TASK BRIEF: Using the entries below, say how many of the lines carry "author". Write the number alone.
====== TASK INPUT
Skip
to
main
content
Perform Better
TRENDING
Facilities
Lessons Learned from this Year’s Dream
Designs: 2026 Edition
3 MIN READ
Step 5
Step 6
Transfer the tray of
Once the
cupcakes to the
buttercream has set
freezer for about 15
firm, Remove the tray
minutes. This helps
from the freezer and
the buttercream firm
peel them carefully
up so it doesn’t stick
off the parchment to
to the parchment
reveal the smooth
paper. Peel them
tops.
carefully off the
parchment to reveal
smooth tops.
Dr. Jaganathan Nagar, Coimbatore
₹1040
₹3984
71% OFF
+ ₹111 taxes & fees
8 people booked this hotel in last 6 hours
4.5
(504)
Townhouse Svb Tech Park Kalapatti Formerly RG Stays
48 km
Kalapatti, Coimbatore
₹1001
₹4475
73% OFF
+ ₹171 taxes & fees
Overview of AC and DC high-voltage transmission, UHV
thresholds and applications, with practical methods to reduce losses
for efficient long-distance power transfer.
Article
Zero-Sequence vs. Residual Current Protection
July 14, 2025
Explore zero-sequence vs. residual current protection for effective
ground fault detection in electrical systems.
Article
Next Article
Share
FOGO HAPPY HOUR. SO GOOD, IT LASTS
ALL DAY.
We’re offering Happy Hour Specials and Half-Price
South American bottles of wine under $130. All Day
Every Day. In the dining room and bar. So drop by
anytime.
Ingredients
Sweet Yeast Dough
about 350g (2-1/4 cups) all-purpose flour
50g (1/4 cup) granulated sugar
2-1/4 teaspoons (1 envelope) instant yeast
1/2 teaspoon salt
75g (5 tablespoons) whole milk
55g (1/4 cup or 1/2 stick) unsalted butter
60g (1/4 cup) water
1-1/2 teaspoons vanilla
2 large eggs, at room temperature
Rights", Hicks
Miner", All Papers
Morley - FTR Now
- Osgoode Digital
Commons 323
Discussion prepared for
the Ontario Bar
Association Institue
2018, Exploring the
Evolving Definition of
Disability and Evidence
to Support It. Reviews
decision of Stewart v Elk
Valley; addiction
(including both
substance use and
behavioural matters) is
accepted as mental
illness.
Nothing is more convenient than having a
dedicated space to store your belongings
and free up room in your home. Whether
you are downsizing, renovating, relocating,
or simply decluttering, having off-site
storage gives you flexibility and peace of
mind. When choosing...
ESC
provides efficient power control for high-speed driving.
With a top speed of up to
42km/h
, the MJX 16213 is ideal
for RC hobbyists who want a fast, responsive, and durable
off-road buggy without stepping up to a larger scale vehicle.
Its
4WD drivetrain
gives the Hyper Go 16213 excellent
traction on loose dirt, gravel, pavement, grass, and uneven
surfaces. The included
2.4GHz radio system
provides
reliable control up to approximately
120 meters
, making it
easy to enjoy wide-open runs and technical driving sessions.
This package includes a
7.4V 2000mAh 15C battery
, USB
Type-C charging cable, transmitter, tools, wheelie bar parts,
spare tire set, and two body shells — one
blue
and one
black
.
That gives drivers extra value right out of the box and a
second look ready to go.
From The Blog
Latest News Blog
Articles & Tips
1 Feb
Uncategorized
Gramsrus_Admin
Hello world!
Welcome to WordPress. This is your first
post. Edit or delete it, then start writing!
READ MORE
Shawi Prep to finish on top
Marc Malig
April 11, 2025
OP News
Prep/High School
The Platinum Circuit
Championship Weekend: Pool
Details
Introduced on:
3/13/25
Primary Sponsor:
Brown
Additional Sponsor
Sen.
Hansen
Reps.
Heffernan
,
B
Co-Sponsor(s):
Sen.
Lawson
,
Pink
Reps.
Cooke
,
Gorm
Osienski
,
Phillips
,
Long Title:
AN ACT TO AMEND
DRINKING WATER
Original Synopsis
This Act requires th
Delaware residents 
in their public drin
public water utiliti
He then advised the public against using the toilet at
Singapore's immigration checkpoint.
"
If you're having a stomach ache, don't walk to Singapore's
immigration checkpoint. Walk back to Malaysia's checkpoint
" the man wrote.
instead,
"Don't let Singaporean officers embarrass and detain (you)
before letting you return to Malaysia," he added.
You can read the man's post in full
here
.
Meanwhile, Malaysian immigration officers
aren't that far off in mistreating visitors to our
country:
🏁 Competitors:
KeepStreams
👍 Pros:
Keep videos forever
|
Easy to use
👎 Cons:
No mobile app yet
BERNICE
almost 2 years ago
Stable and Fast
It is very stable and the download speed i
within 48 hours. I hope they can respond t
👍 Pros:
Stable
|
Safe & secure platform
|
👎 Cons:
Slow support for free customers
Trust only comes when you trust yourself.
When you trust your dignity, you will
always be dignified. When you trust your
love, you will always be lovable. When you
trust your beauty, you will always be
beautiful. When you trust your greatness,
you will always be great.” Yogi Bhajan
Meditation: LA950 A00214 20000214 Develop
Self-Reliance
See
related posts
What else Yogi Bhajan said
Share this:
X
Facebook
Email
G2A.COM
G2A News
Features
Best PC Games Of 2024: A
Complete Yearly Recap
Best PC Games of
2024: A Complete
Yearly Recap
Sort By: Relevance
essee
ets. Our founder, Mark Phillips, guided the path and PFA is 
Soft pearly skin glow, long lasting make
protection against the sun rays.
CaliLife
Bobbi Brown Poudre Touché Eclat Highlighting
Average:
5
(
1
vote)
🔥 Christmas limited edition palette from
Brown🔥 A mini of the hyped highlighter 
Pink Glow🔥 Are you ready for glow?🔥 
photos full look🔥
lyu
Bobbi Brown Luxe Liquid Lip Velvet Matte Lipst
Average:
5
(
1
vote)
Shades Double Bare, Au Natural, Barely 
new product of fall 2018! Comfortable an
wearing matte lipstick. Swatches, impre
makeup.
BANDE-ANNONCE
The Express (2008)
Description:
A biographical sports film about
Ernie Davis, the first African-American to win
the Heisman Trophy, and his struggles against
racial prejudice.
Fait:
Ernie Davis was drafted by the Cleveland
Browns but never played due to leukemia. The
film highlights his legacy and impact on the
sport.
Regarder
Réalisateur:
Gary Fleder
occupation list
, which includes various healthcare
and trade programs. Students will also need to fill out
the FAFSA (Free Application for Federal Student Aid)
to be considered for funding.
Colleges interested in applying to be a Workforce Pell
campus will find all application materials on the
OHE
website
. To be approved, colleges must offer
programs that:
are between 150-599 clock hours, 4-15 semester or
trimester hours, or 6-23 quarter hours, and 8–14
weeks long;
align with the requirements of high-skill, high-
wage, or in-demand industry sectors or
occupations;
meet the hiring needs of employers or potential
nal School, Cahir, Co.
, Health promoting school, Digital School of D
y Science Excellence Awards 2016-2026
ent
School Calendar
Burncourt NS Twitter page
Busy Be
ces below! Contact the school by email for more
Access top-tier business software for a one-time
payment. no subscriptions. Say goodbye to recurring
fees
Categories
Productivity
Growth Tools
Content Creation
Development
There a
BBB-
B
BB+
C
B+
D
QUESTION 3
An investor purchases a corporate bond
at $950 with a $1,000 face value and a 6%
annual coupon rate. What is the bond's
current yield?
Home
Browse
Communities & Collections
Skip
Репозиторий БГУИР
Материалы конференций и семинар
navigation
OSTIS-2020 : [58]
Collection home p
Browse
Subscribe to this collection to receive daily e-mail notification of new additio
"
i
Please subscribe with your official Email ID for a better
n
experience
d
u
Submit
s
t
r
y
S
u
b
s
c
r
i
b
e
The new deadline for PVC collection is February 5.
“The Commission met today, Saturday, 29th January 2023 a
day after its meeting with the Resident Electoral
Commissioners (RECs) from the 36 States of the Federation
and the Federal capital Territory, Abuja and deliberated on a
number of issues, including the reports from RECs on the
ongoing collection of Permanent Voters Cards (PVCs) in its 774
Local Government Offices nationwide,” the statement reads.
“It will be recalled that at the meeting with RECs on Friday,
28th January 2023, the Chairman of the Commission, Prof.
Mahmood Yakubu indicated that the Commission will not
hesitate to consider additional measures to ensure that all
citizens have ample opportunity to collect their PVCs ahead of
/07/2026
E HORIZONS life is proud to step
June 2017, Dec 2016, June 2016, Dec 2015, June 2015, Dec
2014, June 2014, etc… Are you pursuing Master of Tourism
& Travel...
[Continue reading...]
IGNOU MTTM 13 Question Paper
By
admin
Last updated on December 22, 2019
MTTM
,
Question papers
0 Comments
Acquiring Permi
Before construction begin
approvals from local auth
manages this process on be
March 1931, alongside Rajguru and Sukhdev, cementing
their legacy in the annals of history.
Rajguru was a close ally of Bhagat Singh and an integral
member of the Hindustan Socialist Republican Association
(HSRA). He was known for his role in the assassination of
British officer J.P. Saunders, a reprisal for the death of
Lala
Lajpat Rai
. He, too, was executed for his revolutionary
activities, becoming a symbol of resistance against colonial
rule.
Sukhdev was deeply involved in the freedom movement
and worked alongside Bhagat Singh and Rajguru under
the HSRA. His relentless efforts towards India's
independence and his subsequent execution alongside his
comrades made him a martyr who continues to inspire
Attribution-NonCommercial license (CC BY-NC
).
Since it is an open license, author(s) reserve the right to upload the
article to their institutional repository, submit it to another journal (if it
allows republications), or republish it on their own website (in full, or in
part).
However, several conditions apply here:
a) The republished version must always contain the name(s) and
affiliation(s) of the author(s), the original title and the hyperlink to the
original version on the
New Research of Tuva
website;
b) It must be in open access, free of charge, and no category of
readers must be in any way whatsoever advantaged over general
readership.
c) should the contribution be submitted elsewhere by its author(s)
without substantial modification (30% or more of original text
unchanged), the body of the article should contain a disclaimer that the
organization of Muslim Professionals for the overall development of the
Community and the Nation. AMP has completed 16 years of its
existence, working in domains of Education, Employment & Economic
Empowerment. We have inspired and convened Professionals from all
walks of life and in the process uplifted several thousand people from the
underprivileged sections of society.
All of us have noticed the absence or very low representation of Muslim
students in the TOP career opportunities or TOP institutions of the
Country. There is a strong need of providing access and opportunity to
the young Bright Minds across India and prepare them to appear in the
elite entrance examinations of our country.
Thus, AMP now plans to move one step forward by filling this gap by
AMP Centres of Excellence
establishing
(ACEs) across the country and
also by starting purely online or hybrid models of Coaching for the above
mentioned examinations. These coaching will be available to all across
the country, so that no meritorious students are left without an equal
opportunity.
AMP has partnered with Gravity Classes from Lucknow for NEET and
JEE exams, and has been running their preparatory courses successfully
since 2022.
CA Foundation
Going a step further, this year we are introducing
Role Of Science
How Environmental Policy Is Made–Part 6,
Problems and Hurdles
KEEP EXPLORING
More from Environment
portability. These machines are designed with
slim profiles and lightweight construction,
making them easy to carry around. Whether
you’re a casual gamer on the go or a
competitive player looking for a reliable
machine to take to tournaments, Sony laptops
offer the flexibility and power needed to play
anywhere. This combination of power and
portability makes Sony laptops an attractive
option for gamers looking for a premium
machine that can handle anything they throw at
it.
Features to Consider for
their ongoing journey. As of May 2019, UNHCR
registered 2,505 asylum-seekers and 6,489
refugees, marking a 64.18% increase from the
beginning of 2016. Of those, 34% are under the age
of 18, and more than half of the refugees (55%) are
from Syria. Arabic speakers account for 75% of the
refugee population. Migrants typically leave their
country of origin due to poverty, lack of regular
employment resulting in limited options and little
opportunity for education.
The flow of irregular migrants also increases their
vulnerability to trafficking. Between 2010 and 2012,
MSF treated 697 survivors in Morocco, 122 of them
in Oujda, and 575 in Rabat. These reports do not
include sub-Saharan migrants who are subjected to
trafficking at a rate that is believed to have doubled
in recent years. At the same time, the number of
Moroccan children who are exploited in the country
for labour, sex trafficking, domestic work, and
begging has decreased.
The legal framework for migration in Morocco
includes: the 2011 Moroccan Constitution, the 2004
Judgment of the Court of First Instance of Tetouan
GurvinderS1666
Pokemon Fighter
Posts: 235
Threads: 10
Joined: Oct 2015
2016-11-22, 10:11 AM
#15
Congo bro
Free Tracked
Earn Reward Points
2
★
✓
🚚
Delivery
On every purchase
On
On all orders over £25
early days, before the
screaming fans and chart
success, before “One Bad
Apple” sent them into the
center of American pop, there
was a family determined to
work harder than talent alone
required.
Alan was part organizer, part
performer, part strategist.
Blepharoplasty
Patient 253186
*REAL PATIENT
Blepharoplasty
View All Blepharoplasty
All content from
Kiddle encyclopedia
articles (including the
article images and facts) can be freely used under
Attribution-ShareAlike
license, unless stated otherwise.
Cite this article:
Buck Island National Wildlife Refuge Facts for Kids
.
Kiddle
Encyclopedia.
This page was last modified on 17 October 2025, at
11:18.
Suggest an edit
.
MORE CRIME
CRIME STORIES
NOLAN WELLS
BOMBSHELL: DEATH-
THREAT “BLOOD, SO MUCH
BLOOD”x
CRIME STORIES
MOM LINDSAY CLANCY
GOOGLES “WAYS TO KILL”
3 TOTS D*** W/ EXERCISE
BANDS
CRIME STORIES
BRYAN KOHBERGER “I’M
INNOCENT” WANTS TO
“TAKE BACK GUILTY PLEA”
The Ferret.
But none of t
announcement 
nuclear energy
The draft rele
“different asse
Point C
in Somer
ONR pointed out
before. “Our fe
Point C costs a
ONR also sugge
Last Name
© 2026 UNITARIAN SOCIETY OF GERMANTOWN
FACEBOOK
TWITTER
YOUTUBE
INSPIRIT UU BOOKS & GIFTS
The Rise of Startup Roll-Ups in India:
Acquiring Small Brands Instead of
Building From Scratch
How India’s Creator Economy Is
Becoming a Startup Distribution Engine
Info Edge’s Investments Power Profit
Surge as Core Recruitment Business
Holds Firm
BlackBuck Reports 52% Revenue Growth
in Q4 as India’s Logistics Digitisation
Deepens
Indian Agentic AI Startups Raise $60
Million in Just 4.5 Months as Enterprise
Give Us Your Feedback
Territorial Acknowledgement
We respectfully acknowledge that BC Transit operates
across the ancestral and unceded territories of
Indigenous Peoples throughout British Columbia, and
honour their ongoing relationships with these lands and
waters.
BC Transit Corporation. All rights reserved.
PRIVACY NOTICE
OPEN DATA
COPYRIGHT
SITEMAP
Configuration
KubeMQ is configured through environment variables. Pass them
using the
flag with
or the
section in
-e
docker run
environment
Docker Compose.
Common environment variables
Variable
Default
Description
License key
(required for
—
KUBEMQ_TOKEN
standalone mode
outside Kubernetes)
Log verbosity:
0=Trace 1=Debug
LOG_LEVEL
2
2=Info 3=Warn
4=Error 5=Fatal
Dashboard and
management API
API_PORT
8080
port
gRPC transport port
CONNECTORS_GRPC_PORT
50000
============
WORKED SOLUTION: 3